| Problem to solve |
A faithful transcript of every entry is required; pictures do not belong in it.

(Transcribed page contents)
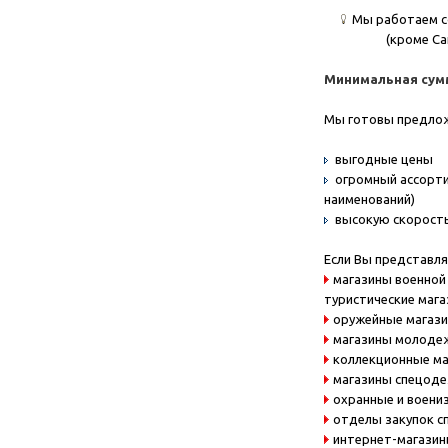
Мы работаем с
(кроме Са
Минимальная сумма
Мы готовы предло
выгодные цены
огромный ассорти
наименований)
высокую скорость
Если Вы представля
магазины военной 
туристические маг
оружейные магаз
магазины молоде
коллекционные м
магазины спецод
охранные и воени
отделы закупок с
интернет-магази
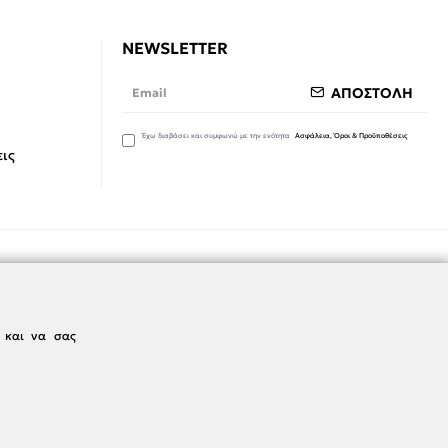
NEWSLETTER
ΑΠΟΣΤΟΛΗ
Έχω διαβάσει και συμφωνώ με την ενότητα
Ασφάλεια, Όροι & Προϋποθέσεις
ις
ς και να σας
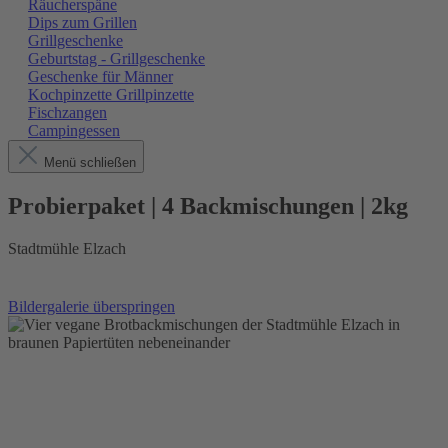
Räucherspäne
Dips zum Grillen
Grillgeschenke
Geburtstag - Grillgeschenke
Geschenke für Männer
Kochpinzette Grillpinzette
Fischzangen
Campingessen
Menü schließen
Probierpaket | 4 Backmischungen | 2kg
Stadtmühle Elzach
Bildergalerie überspringen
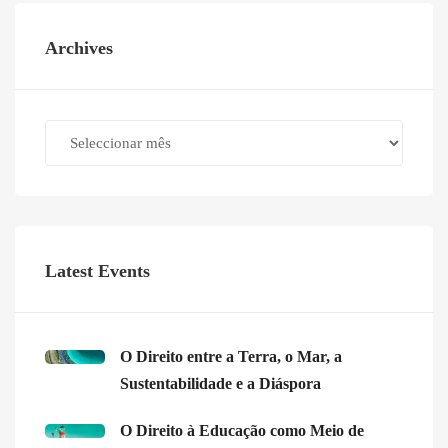
Archives
Archives
Latest Events
O Direito entre a Terra, o Mar, a
Sustentabilidade e a Diáspora
O Direito à Educação como Meio de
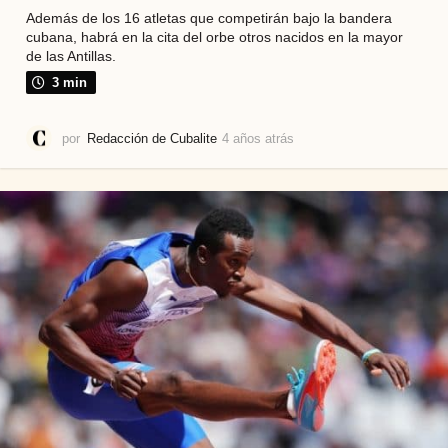
Además de los 16 atletas que competirán bajo la bandera
cubana, habrá en la cita del orbe otros nacidos en la mayor
de las Antillas.
3 min
por
Redacción de Cubalite
4 años atrás
4
a
ñ
o
s
a
t
r
á
s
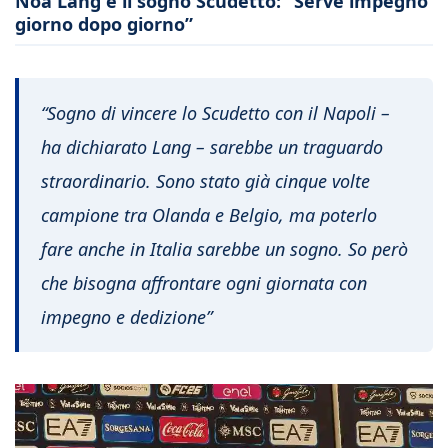
Noa Lang e il sogno Scudetto: “Serve impegno
giorno dopo giorno”
“Sogno di vincere lo Scudetto con il Napoli –
ha dichiarato Lang – sarebbe un traguardo
straordinario. Sono stato già cinque volte
campione tra Olanda e Belgio, ma poterlo
fare anche in Italia sarebbe un sogno. So però
che bisogna affrontare ogni giornata con
impegno e dedizione”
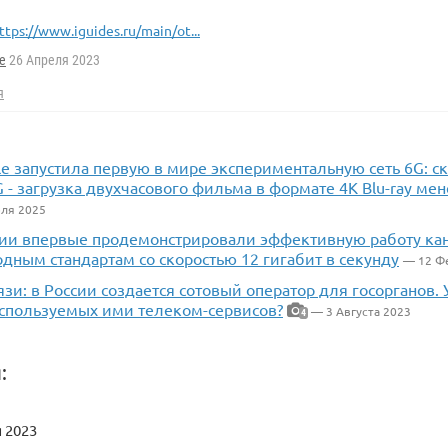
ttps://www.iguides.ru/main/ot...
e
26 Апреля 2023
я
le запустила первую в мире экспериментальную сеть 6G: ск
 - загрузка двухчасового фильма в формате 4K Blu-ray мен
ля 2025
ссии впервые продемонстрировали эффективную работу кан
дным стандартам со скоростью 12 гигабит в секунду
— 12 Ф
язи: в России создается сотовый оператор для госорганов.
используемых ими телеком-сервисов?
— 3 Августа 2023
4
:
 2023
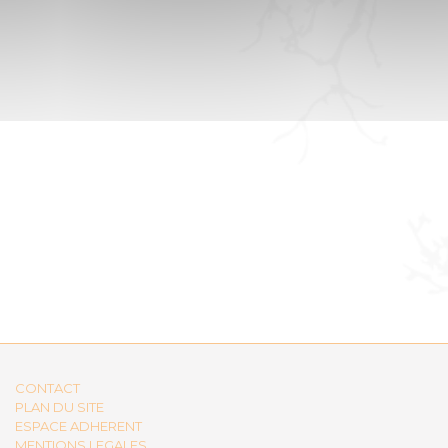
CONTACT
PLAN DU SITE
ESPACE ADHERENT
MENTIONS LEGALES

| Solution to this exercise |
Мы работаем с
(кроме Са
Минимальная сумма
Мы готовы предло
выгодные цены
огромный ассорти
наименований)
высокую скорость
Если Вы представля
магазины военной 
туристические маг
оружейные магаз
магазины молоде
коллекционные м
магазины спецод
охранные и воени
отделы закупок с
интернет-магази
NEWSLETTER
ΑΠΟΣΤΟΛΗ
Έχω διαβάσει και συμφωνώ με την ενότητα
Ασφάλεια, Όροι & Προϋποθέσεις
ις
ς και να σας
Räucherspäne
Dips zum Grillen
Grillgeschenke
Geburtstag - Grillgeschenke
Geschenke für Männer
Kochpinzette Grillpinzette
Fischzangen
Campingessen
Menü schließen
Probierpaket | 4 Backmischungen | 2kg
Stadtmühle Elzach
Bildergalerie überspringen
Archives
Archives
Latest Events
O Direito entre a Terra, o Mar, a
Sustentabilidade e a Diáspora
O Direito à Educação como Meio de
Además de los 16 atletas que competirán bajo la bandera
cubana, habrá en la cita del orbe otros nacidos en la mayor
de las Antillas.
3 min
por
Redacción de Cubalite
4 años atrás
4
a
ñ
o
s
a
t
r
á
s
Noa Lang e il sogno Scudetto: “Serve impegno
giorno dopo giorno”
“Sogno di vincere lo Scudetto con il Napoli –
ha dichiarato Lang – sarebbe un traguardo
straordinario. Sono stato già cinque volte
campione tra Olanda e Belgio, ma poterlo
fare anche in Italia sarebbe un sogno. So però
che bisogna affrontare ogni giornata con
impegno e dedizione”
ttps://www.iguides.ru/main/ot...
e
26 Апреля 2023
я
le запустила первую в мире экспериментальную сеть 6G: ск
 - загрузка двухчасового фильма в формате 4K Blu-ray мен
ля 2025
ссии впервые продемонстрировали эффективную работу кан
дным стандартам со скоростью 12 гигабит в секунду
— 12 Ф
язи: в России создается сотовый оператор для госорганов.
используемых ими телеком-сервисов?
— 3 Августа 2023
4
:
 2023
CONTACT
PLAN DU SITE
ESPACE ADHERENT
MENTIONS LEGALES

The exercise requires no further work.